Worldwide rotavirus is responsible for the death of 500,000 infants and children annually. In poorer nations infected children often die from the diarrhea induced by the ailment.

The study authors looked at rotavirus vaccination in the U.S., Australia, Mexico and El Salvador. In all four countries, dramatic declines in the frequency of hospitalization followed on vaccination campaigns.

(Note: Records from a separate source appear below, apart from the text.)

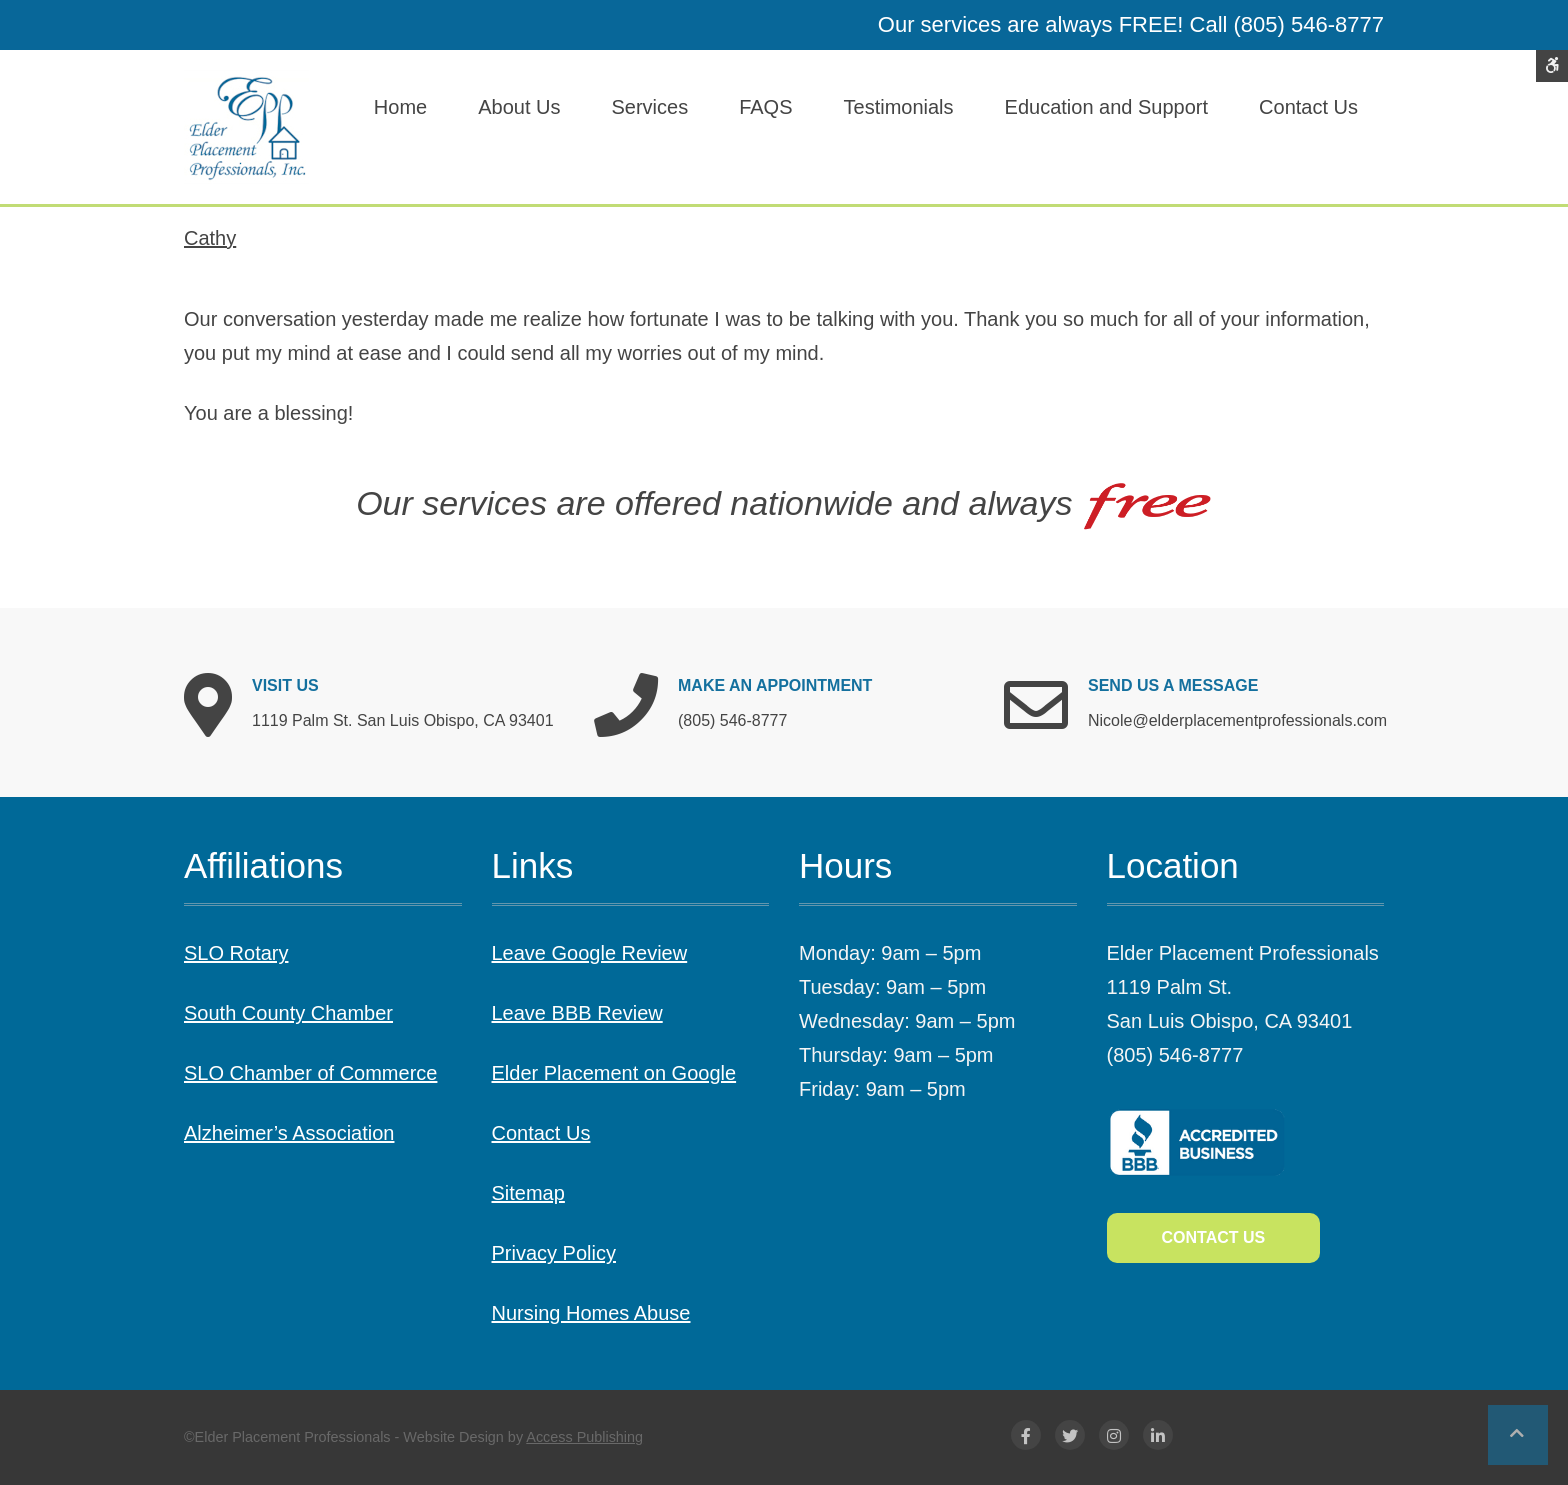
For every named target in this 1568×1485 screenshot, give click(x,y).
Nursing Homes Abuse (591, 1313)
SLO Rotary (236, 953)
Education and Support (1107, 107)
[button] (1518, 1435)
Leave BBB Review (577, 1013)
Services (649, 107)
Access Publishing (584, 1437)
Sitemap (528, 1193)
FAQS (765, 107)
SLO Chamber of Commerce (310, 1073)
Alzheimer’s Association (289, 1133)
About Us (519, 107)
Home (400, 107)
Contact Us (1308, 107)
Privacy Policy (554, 1253)
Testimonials (899, 107)
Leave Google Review (590, 953)
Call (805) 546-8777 (1287, 24)
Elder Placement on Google (614, 1073)
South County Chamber (288, 1013)
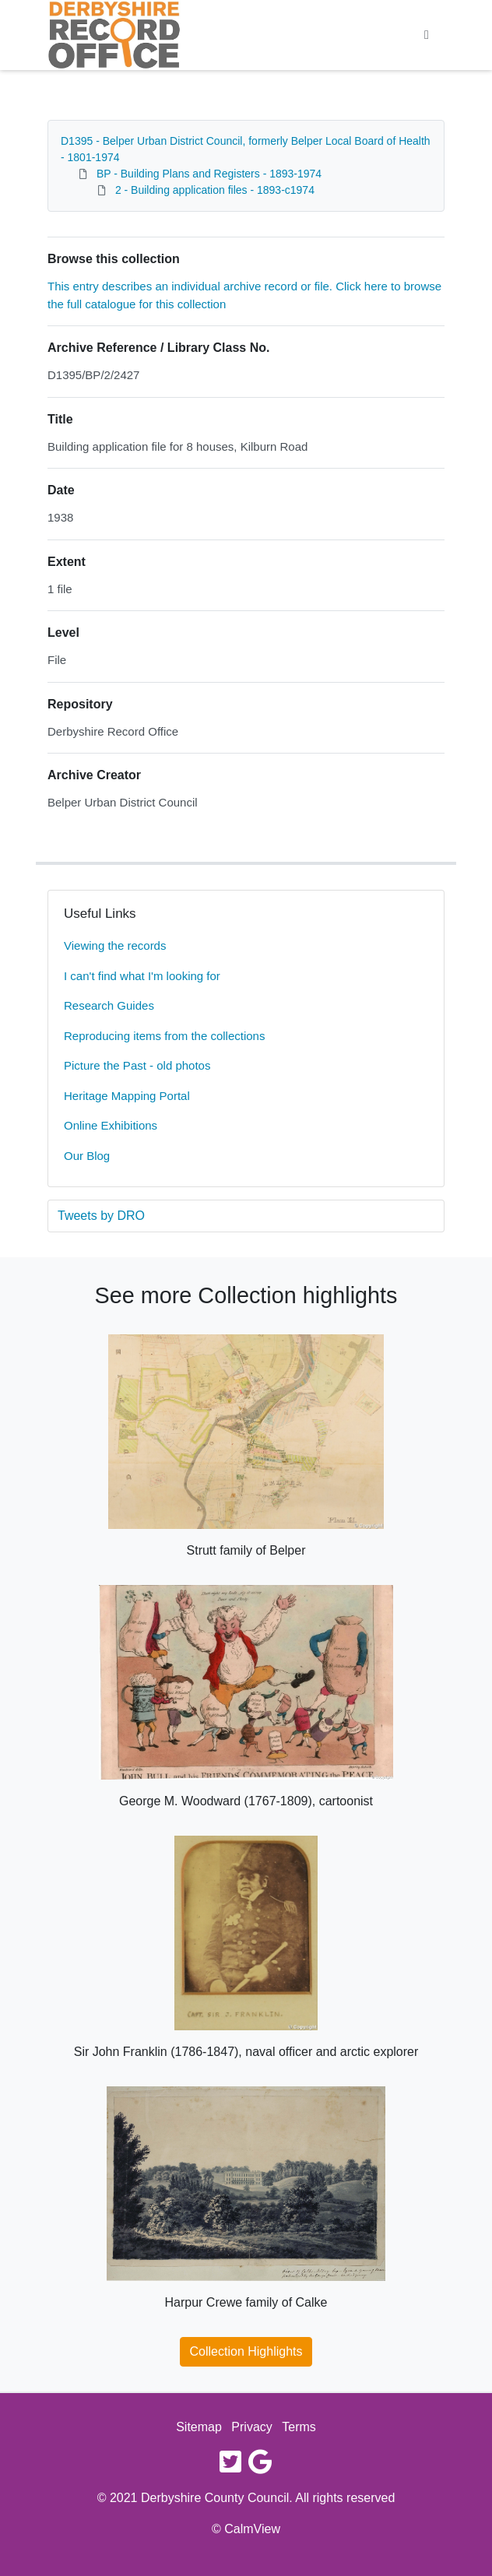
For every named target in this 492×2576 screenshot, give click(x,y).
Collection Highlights (246, 2351)
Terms (299, 2427)
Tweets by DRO (101, 1215)
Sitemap (199, 2427)
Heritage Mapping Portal (127, 1095)
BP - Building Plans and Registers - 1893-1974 (209, 173)
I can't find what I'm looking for (142, 975)
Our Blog (87, 1155)
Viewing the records (115, 945)
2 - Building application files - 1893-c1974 (215, 190)
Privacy (251, 2427)
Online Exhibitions (110, 1125)
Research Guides (109, 1005)
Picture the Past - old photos (137, 1065)
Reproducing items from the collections (164, 1035)
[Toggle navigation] (426, 35)
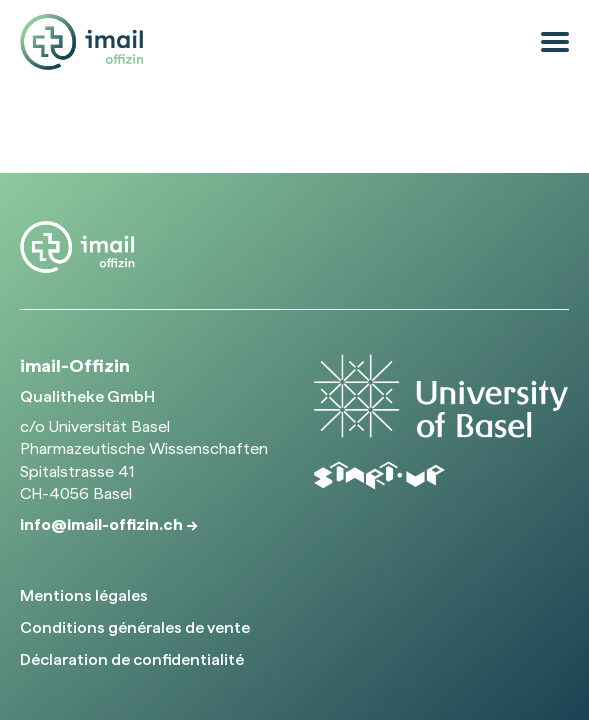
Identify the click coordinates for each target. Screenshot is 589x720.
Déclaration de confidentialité (132, 659)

In the U.S., the rate of hospitalization from rotavirus infections dropped 58-86 percent over three years. In Mexico during 2009, there was a 40 percent fall-off after an immunization campaign while in El Salvador rates fell 69-81 percent over a 30-month period beginning in October 2006. In Australia the greatest benefit was observed as over two years the frequency of the disease plummeted by 89-94 percent. Researchers said that the vaccination campaigns appeared to be offering “herd immunity” against the spread of the infection, meaning that reduced infection in the whole population tended to protect even those who were not immunized.

If the vaccines could be made more widely available in the developing world, it would be especially helpful, says ACSH's Dr. Gilbert Ross. However, he says, “You can’t just give money to government officials in poorer countries — the vaccine has to be delivered to the villages with poor roads and little public health oversight.”

ACSH notes that one of of our trustees, Dr, Paul Offit, Professor of Pediatrics at the University of Pennsylvania and Director of the Vaccine Education Center at The Children's Hospital of Philadelphia, was co-inventor of RotaTeq, one of the two vaccines against rotavirus.